**Task goal**
Only lines with the string "date" should be returned from the data below.

Page segmentation data:
-*-
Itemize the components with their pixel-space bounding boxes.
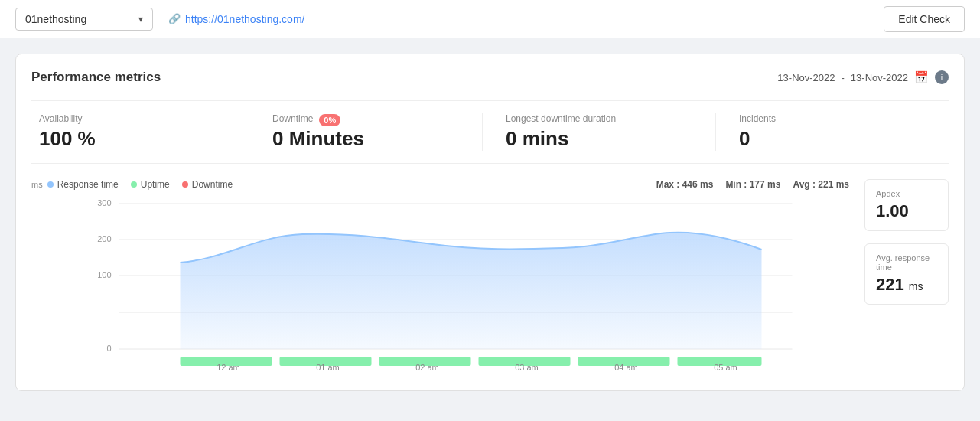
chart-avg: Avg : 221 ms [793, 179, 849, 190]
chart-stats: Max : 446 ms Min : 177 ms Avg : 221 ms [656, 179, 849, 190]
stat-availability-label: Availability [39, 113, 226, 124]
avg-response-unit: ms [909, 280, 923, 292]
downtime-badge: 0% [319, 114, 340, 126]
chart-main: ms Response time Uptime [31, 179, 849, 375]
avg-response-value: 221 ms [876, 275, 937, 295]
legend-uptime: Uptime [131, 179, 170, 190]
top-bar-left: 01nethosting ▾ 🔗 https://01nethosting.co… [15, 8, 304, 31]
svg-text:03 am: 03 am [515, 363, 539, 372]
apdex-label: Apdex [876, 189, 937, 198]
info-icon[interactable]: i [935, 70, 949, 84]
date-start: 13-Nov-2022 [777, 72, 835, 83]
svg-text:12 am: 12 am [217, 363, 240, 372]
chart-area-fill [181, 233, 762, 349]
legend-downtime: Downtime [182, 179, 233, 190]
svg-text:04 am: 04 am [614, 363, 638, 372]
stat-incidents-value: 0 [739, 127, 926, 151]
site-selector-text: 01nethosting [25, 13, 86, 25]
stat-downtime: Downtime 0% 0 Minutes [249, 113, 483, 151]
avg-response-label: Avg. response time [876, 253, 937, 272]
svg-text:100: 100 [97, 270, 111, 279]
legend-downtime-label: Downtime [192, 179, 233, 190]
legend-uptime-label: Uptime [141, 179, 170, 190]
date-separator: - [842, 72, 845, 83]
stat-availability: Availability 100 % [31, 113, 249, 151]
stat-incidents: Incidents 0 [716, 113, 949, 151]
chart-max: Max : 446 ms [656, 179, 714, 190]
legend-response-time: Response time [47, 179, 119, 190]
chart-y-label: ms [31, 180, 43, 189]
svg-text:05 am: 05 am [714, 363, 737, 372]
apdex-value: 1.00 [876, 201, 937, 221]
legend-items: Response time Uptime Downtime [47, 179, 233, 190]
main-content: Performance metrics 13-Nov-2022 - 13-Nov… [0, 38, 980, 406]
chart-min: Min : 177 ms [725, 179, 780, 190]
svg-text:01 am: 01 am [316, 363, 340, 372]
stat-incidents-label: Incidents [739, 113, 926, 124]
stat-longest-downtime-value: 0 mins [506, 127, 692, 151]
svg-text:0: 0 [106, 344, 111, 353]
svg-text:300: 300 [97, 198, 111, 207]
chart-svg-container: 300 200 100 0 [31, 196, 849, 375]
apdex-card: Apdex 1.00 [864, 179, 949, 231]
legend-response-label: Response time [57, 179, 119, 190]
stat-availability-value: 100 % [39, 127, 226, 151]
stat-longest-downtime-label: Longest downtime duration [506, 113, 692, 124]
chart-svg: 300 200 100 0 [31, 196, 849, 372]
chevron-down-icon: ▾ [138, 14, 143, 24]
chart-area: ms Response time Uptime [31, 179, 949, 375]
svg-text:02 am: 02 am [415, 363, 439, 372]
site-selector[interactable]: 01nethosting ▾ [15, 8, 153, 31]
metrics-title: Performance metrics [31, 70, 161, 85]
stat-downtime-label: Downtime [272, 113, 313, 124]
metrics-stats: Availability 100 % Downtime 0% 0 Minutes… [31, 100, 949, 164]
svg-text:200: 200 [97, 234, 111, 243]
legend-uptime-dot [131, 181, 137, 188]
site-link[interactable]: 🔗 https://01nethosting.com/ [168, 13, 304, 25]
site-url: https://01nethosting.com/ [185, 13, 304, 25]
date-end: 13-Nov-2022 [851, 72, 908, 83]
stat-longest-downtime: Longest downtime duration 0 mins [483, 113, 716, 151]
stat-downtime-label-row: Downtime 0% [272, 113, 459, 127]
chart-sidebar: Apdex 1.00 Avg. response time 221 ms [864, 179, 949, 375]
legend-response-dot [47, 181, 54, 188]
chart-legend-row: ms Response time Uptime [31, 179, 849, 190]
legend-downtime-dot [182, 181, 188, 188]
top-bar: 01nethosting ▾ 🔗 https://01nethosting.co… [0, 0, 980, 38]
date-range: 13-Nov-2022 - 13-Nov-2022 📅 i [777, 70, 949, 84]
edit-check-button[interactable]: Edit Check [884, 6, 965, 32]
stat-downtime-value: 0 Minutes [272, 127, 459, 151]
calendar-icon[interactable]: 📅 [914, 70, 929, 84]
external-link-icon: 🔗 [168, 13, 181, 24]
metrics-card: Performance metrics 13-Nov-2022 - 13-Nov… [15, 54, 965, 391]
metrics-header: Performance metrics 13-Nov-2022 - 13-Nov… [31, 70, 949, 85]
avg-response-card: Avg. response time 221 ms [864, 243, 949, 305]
-*-
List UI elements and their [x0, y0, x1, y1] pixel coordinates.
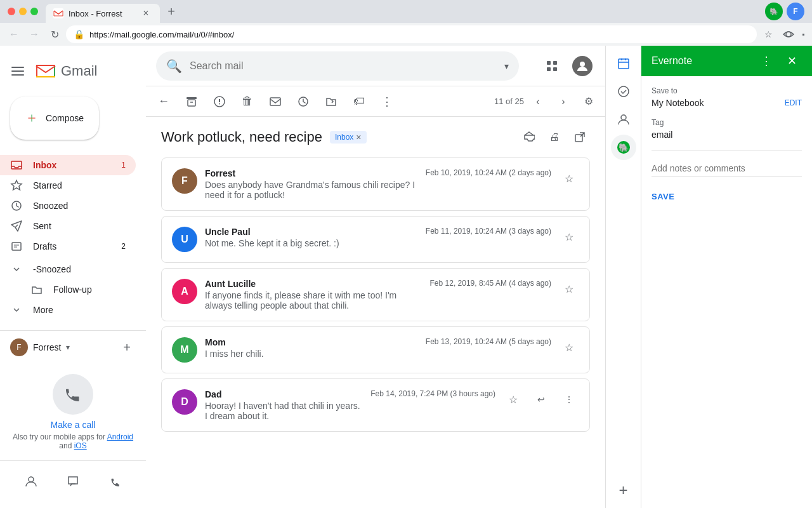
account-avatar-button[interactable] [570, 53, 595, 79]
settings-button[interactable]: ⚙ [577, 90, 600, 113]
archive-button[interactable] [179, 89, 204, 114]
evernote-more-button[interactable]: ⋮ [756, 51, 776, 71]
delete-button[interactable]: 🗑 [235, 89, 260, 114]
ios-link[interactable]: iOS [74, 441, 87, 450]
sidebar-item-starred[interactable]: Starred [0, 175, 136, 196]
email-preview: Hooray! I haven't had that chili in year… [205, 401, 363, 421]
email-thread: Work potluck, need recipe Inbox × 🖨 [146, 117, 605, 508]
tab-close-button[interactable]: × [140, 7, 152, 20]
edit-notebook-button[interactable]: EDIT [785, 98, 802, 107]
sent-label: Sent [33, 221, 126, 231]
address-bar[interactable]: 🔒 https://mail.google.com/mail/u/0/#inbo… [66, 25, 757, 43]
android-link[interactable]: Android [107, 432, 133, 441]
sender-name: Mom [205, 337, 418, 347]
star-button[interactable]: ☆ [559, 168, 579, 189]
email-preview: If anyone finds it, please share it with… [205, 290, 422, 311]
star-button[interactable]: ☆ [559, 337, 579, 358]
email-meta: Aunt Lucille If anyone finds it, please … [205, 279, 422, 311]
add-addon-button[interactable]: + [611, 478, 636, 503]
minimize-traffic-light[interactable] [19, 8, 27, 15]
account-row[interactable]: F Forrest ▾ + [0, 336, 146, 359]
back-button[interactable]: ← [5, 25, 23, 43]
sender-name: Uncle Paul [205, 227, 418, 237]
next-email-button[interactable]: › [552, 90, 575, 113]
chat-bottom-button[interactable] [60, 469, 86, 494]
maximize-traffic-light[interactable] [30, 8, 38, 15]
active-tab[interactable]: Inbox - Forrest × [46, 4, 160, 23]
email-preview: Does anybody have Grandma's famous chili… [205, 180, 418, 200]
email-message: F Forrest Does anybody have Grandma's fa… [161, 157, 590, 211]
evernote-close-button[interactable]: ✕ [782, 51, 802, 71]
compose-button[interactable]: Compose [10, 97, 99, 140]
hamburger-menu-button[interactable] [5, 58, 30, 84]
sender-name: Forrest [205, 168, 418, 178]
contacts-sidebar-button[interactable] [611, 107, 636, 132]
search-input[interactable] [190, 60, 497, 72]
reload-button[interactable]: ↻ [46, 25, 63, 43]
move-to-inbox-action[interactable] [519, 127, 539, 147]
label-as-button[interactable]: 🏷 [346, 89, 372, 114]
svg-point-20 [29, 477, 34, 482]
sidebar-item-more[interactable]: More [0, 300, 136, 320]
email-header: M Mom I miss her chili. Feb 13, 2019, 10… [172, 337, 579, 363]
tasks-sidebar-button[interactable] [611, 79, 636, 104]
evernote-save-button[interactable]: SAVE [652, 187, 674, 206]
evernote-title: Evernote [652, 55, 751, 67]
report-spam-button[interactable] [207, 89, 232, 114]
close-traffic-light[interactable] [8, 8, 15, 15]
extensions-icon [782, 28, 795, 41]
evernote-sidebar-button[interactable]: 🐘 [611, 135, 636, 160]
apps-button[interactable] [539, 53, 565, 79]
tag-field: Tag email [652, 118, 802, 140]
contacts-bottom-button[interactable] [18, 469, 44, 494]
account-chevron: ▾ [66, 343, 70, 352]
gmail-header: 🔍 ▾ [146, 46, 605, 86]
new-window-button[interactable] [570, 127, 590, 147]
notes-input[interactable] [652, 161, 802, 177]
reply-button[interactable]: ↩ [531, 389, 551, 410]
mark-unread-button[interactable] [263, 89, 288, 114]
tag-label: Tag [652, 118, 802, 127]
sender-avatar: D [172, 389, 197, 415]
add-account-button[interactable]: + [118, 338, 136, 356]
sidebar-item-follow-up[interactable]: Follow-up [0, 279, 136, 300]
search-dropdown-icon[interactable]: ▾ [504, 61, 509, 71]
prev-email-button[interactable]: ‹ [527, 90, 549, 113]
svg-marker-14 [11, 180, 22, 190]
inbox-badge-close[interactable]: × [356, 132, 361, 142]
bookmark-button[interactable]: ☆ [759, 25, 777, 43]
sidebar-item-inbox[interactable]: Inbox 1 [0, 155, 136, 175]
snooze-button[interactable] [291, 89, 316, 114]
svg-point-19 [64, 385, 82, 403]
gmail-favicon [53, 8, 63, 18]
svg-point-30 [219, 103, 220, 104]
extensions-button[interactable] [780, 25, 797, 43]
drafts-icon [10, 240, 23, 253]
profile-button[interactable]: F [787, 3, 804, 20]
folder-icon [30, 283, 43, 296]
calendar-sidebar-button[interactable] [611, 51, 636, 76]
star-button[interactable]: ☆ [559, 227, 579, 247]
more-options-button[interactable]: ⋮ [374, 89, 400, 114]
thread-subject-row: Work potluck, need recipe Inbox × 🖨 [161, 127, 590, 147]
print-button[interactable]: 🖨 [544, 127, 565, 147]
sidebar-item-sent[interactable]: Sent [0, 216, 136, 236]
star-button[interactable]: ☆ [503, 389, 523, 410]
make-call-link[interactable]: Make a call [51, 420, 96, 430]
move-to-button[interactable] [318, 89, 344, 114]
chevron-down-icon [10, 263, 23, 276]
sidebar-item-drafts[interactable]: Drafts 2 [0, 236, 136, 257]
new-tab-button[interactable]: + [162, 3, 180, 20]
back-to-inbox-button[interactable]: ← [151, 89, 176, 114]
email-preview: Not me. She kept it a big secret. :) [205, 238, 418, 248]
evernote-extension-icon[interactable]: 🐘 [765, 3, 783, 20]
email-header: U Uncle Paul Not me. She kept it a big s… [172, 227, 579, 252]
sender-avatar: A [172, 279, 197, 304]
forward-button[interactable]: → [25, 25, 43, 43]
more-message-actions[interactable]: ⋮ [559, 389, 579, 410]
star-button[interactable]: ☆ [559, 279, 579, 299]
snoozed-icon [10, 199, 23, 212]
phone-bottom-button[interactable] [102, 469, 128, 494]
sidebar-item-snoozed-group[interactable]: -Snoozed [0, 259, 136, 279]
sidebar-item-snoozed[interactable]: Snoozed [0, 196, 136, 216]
-*-
**Written answer**
date-start: 13-Nov-2022 [777, 72, 835, 83]
date-separator: - [842, 72, 845, 83]
date-end: 13-Nov-2022 [851, 72, 908, 83]
date-range: 13-Nov-2022 - 13-Nov-2022 📅 i [777, 70, 949, 84]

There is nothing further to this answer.